**The task**. Give back exactly the line that contains "This screenshot has height=2576, width=872." and all the lines after it in the records below, to the very last, with no other output.

Collected data entries
+===+

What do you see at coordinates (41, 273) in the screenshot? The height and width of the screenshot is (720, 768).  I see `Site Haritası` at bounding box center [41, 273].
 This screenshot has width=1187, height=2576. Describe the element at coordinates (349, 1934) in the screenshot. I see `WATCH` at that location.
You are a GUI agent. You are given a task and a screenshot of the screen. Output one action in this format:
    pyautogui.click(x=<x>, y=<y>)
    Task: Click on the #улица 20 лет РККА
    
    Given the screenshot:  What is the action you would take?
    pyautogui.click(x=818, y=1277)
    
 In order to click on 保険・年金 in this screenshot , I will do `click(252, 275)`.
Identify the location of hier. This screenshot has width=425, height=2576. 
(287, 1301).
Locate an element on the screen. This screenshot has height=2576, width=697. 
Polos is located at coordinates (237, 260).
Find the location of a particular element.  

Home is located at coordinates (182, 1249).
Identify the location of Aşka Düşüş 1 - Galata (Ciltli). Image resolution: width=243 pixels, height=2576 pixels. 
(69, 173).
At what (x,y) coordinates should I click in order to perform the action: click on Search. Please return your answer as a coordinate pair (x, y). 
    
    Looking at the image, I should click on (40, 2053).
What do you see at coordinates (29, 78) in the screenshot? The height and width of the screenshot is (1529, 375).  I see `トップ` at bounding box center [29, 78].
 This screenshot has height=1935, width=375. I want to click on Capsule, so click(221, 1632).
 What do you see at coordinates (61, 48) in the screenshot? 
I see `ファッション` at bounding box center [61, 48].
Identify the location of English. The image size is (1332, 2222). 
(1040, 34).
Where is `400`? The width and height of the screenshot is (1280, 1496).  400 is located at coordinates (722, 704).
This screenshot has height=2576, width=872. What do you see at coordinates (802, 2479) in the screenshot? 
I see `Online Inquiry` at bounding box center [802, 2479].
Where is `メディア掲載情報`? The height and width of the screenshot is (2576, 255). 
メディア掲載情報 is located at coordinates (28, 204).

+===+

**Result below**.
This screenshot has height=2576, width=872. What do you see at coordinates (802, 2479) in the screenshot? 
I see `Online Inquiry` at bounding box center [802, 2479].
Where is `メディア掲載情報`? The height and width of the screenshot is (2576, 255). 
メディア掲載情報 is located at coordinates (28, 204).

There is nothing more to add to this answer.